This section is from "The Horticulturist, And Journal Of Rural Art And Rural Taste", by P. Barry, A. J. Downing, J. Jay Smith, Peter B. Mead, F. W. Woodward, Henry T. Williams. Also available from Amazon: Horticulturist and Journal of Rural Art and Rural Taste.
As no seed will germinate unless a certain degree of heat is present, so also does it require that a certain quantity of water be in contact with its outer skin or integument; and this is required, not only to soften this covering, and thus permit the enlargement of the cotyledons (seed lobes) always. preceding germination, but also to afford that water to the internal components of the seed, without which the chemical changes necessary for the nutriment of the embryo plant will not take place.
Pure water, or some other liquid of which it is a large constituent, is absolutely necessary: no other fluid will advance germination a single stage.
Liebig, from actual experiment on a large scale, states that both rain and snow contain ammonia; and if there be only one-fourth of a grain in each pint of water, the annual deposition from the atmosphere would be more than sufficient, on half an acre of ground, to give all the nitrogen contained in the vegetable albumen of 150 cwt. of beet root. Rain water also contains a peculiar organic substance, analogous to the extractive matter and gluten of plants, though differing from them chemically. To this substance Dr. Daubeney has given the name of Pyrrhine. Traces of salts and oxides have also been found in rainwater; but, compared with all other naturally produced, it is so pure, and so abounds with the gases beneficial to plants, that none other can equal it for their service. That obtained from ponds or springs often contains matters offensive or deleterious to plants. Those known as hard water, containing in excess salts of lime or magnesia, are invariably prejudicial, and pond water is scarcely less so. If it be stagnant and loaded with vegetable extract, it is even worse than hard spring water.

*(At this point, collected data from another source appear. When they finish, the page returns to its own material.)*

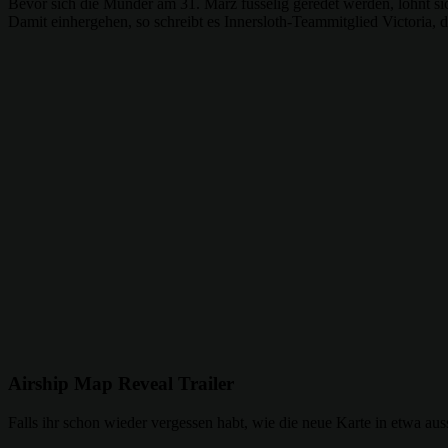
Bevor sich die Münder am 31. März fusselig geredet werden, lohnt sich
Damit einhergehen, so schreibt es Innersloth-Teammitglied Victoria,
Airship Map Reveal Trailer
Falls ihr schon wieder vergessen habt, wie die neue Karte in etwa aus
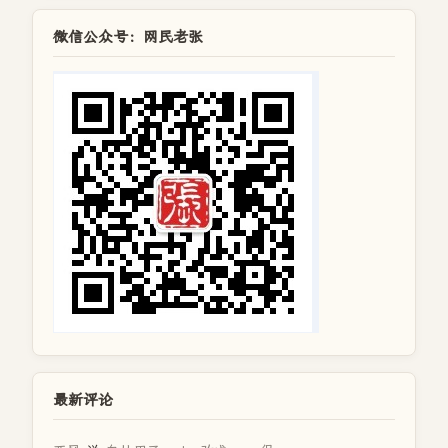
微信公众号：网民老张
最新评论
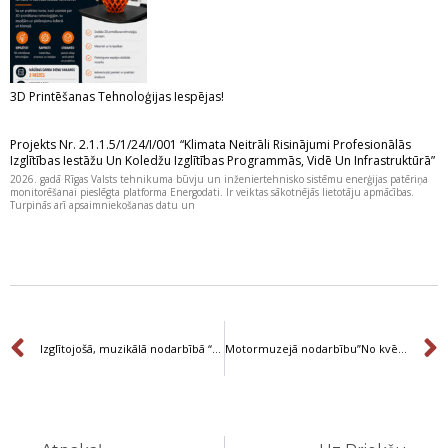
3D Printēšanas Tehnoloģijas Iespējas!
Projekts Nr. 2.1.1.5/1/24/I/001 “Klimata Neitrāli Risinājumi Profesionālās
Izglītības Iestāžu Un Koledžu Izglītības Programmās, Vidē Un Infrastruktūrā”
2026. gadā Rīgas Valsts tehnikuma būvju un inženiertehnisko sistēmu enerģijas patēriņa
monitorēšanai pieslēgta platforma Energodati. Ir veiktas sākotnējās lietotāju apmācības.
Turpinās arī apsaimniekošanas datu un
Prev
Izglītojošā, muzikālā nodarbībā “Ritma un skaņu pasaulē” darbosies A2-1, ATK1, DT1-2, DT3-2 un DT3-3 grupu audzēkņi
Motormuzejā nodarbību”No kvēlspuldzes līdz elektroauto” apmeklēs M2 grupas audzēkņi
Prev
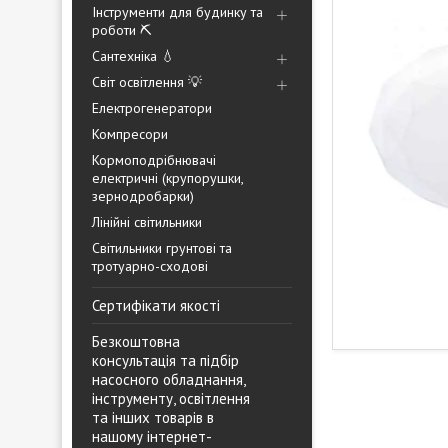
Інструменти для будинку та
роботи ⛏️
Сантехніка 💧
Світ освітлення 💡
Електрогенератори
Компресори
Кормоподрібнювачі
електричні (крупорушки,
зернодробарки)
Лінійні світильники
Світильники грунтові та
тротуарно-сходові
Сертифікати якості
Безкоштовна
консультація та підбір
насосного обладнання,
інструменту, освітлення
та інших товарів в
нашому інтернет-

These last named, if obliged to be employed for tender plants, should have a pint of the ammoniacal water of the gas works mixed thoroughly with every sixty gallons, an hour or two before they are used.
If pond-water be clear, and not only not loaded with putrid or mineral matters, but containing Conferva, or other growing aquatic plants, it may then be used very beneficially for the watering of plants. This is ascertained from long experience, and it is explained by the fact, that such water contains an excessive amount of oxygen gas. This excess is greater in proportion to the brightness of the sunshine, and the length of time to which the water has been exposed to it. During such bright weather, the aquatic plants give out oxygen most abundantly. M. Morren found, that in the afternoon of a sunshiny day, the oxygen in such water amounted to sixty per cent. of the bulk of the air which it contained.
Water being such an essential application to the seed, as well as to the growing plant, it may be observed that the source from whence it comes is by no means immaterial. The best for the gardener's purpose is rain water, preserved in tanks sunk in the earth, and rendered tight by puddling, or bricks, and cement To keep these replenished, gutters should run round the eaves of every structure in the garden, and communicate with these tanks. Every 100 cubic inches of rain water contain more than four cubic inches of air, of which more than half are carbonic acid gas, and the remainder nitrogen and oxygen, in the proportion of sixty-two of the former to thirty-eight of the last named.
A seed placed in a situation where it is supplied with the desirable degrees of heat, moisture, and air, begins immediately to enlarge in sue. This is occasioned by its absorbing moisture, which, passing into the cotyledons, causes their immediate increase in size. The rapidity of this process is remarkable, and warns the gardener from disturbing the seed after it is once committed to the ground. A few choice peas, from which to raise stock, being sown, accidentally, in ground devoted to another crop, were removed after twenty hours, and were not again committed to the ground for some days. Not one of them produced a fruitful plant, and only two or three vegetated.
Moisture is absorbed, and causes the immediate enlargement of the parts of the seed; and this moisture, though it will and does penetrate through the surface of the integuments, yet is chiefly imbibed through the hilum or scar. It passes to the cotyledons, causing their enlargement, and setting in motion their elaborating powers for the nutriment of the radicle and plantlet; for, if they are removed, or if they have been injured by insects, the seed does not germinate; and if they are removed even after the radicle is developed into a root, the plant's vegetation ceases.
Lastly, if seeds of plants loving a fertile soil be sown along the partition, dividing a vessel into two portions, of which one portion is filled with rich earth, and the other with sand, though both portions are equally moist, equally loose, and equally warm, all the radicles will direct their course into the fertile soil. - The Science of Gardening.